The task
From the records below, work out how many lines carry the string "debuggable". Leave out everything but the number.

Provided material
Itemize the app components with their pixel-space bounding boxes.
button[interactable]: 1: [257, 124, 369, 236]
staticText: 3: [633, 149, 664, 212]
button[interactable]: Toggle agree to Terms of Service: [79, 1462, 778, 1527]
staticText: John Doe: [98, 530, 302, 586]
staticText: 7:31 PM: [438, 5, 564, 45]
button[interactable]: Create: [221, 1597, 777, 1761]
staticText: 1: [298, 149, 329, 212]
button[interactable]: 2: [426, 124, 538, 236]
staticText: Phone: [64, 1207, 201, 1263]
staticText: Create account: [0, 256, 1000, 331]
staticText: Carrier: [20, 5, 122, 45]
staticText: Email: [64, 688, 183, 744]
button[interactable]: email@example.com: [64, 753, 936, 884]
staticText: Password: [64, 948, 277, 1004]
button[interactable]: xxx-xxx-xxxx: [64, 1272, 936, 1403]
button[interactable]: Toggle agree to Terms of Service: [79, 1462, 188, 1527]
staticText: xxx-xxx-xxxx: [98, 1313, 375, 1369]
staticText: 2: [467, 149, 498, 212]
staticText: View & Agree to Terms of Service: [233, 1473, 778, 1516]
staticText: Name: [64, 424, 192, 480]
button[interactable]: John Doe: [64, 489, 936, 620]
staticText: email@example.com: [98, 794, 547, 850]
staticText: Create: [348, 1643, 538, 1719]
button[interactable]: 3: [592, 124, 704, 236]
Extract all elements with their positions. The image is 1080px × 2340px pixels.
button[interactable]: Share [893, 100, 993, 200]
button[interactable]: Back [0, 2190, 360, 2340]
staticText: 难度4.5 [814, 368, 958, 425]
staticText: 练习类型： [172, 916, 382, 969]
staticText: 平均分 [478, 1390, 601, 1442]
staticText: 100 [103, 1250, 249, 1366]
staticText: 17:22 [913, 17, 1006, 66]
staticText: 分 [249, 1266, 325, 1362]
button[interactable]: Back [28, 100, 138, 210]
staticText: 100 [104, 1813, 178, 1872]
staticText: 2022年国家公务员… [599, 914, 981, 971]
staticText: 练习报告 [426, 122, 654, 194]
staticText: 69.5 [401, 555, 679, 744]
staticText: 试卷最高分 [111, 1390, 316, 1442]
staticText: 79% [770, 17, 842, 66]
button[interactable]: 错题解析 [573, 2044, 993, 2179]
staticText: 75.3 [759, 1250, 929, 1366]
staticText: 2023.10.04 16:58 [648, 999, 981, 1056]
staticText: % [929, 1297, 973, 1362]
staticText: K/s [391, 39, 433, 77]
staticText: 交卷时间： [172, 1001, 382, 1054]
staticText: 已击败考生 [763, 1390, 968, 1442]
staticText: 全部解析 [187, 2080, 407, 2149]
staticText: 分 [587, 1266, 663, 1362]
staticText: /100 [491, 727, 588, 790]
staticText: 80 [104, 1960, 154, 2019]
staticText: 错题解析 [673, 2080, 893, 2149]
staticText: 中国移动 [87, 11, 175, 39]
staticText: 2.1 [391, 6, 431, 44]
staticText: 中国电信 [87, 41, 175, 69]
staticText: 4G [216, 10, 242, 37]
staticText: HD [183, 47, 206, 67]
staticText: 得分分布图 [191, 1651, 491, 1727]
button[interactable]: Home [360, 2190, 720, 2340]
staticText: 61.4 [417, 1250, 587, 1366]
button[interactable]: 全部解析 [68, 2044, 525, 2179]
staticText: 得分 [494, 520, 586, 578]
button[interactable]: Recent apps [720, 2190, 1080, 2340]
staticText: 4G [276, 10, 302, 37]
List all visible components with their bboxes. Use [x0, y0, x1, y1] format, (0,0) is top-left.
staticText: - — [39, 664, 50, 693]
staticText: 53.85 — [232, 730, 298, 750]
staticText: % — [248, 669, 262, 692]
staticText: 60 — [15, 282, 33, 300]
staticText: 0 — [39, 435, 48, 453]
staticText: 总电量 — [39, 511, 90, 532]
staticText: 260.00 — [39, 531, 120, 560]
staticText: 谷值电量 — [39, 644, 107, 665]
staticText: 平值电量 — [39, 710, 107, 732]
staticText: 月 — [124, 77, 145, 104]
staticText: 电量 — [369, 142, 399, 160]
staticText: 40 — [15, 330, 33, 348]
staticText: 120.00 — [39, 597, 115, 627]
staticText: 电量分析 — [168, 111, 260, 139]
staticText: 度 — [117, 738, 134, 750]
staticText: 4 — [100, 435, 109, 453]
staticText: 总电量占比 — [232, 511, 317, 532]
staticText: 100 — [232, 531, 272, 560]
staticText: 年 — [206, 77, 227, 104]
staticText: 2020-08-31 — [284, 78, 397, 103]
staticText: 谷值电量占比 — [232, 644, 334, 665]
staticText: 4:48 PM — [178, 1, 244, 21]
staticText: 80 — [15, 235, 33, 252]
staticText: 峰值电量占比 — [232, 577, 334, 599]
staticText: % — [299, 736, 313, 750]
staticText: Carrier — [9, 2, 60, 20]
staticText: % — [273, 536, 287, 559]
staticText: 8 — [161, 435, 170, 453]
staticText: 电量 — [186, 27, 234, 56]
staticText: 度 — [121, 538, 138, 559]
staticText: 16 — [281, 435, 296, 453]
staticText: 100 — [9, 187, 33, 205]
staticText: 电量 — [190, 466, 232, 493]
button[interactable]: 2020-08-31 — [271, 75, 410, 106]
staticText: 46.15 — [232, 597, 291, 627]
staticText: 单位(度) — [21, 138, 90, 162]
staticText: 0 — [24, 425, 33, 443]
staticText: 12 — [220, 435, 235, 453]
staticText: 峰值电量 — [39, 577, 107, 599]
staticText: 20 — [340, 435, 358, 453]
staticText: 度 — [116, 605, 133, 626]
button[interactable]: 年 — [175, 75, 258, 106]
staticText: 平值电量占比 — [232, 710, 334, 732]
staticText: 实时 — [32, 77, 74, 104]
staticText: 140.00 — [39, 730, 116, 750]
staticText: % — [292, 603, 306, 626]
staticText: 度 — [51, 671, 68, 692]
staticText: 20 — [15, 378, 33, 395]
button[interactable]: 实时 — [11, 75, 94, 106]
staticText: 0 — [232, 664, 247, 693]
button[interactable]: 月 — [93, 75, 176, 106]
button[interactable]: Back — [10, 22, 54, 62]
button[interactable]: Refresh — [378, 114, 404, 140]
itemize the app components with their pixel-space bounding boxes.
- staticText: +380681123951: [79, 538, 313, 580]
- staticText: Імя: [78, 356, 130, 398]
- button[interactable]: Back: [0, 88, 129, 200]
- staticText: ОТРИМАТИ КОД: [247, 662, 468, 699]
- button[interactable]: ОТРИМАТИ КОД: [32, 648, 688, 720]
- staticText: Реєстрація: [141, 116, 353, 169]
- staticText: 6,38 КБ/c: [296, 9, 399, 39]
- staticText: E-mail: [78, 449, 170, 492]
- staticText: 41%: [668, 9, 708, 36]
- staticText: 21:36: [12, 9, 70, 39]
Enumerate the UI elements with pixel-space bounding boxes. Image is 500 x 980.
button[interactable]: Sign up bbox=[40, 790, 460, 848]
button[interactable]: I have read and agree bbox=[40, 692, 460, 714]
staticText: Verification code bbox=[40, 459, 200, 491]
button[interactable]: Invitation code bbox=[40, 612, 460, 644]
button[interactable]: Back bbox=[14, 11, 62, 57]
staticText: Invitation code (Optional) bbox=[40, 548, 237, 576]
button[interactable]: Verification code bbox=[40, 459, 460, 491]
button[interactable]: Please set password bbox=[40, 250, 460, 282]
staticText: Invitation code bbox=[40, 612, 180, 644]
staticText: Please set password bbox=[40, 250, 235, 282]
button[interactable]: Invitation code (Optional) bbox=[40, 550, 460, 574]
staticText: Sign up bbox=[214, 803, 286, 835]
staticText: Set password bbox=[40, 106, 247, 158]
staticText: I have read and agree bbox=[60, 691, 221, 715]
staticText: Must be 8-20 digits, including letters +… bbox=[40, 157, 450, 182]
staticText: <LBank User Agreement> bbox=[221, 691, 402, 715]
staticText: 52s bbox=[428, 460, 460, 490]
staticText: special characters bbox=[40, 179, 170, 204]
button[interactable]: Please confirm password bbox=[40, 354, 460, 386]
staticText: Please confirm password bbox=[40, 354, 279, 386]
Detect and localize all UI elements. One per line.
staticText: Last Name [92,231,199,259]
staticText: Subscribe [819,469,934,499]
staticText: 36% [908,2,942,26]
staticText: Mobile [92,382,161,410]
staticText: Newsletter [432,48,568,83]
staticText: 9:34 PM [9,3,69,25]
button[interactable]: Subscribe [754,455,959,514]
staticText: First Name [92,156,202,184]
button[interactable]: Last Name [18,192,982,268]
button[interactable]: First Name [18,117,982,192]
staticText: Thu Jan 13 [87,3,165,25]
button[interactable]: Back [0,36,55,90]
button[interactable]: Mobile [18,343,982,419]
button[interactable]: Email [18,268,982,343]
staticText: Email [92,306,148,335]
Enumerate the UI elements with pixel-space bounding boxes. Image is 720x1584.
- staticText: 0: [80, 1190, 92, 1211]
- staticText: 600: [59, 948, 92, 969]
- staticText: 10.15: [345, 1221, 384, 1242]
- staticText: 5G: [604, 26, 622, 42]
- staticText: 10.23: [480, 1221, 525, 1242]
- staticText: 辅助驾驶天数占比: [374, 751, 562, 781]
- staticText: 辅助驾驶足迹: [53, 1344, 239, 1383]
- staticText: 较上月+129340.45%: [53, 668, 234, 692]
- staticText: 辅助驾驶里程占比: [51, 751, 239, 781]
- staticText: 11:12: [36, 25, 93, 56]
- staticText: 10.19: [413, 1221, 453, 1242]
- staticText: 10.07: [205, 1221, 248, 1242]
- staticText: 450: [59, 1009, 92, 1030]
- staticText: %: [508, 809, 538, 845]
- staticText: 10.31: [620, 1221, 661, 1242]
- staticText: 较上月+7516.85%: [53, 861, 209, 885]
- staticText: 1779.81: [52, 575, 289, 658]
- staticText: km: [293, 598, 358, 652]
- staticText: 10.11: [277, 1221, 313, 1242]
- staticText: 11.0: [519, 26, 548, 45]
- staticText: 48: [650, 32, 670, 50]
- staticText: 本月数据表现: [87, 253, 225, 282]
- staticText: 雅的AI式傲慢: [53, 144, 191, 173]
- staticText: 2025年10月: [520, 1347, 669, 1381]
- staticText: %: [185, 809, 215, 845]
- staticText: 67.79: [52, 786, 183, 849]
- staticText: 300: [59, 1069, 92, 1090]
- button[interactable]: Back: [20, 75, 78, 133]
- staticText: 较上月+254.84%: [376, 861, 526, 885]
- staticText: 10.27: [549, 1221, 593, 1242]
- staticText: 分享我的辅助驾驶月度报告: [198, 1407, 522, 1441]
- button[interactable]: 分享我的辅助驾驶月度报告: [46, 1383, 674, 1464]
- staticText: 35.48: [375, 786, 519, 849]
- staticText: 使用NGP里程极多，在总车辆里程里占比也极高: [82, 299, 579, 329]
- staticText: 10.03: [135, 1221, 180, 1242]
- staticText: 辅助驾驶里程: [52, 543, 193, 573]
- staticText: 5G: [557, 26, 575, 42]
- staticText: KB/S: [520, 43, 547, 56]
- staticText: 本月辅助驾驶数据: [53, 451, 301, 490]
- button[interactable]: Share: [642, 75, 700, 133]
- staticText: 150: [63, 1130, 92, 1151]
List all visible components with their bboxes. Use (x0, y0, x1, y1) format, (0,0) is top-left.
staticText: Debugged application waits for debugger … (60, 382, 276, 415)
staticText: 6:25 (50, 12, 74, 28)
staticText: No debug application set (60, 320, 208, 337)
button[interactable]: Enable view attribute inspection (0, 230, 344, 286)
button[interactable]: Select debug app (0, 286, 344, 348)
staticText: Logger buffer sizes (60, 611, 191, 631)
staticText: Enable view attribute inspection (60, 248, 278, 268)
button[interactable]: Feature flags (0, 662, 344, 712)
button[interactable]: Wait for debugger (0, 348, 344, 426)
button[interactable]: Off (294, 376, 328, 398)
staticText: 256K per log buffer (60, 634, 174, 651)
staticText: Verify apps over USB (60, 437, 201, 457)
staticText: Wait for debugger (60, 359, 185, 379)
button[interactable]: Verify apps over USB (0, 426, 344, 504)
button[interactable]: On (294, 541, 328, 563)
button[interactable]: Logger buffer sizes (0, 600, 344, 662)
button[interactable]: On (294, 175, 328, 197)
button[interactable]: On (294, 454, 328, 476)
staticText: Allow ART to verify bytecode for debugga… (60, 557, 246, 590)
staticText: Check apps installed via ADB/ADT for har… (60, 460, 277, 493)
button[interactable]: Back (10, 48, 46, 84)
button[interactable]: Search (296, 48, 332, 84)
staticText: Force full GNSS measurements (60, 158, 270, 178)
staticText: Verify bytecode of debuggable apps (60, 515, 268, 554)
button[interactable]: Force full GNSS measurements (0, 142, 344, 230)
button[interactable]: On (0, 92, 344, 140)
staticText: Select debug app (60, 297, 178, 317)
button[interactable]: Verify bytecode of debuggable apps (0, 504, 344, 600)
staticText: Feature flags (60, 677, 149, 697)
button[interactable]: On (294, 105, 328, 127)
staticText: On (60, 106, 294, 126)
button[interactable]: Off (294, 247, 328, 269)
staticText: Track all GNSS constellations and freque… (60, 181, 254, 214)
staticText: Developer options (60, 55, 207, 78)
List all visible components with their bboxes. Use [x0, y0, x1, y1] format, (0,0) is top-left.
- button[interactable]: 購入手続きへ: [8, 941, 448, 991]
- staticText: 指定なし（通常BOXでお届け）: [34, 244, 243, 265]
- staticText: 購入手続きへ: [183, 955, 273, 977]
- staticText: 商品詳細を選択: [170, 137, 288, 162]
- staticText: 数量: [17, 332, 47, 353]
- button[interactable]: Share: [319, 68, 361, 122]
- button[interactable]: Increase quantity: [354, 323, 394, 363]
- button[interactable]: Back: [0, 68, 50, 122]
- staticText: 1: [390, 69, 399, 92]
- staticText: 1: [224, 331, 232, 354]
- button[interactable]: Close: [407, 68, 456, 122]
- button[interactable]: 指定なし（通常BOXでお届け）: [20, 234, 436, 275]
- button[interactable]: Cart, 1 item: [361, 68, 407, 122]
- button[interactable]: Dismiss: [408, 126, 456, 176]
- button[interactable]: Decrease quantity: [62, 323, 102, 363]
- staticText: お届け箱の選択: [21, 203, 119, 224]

Result below
2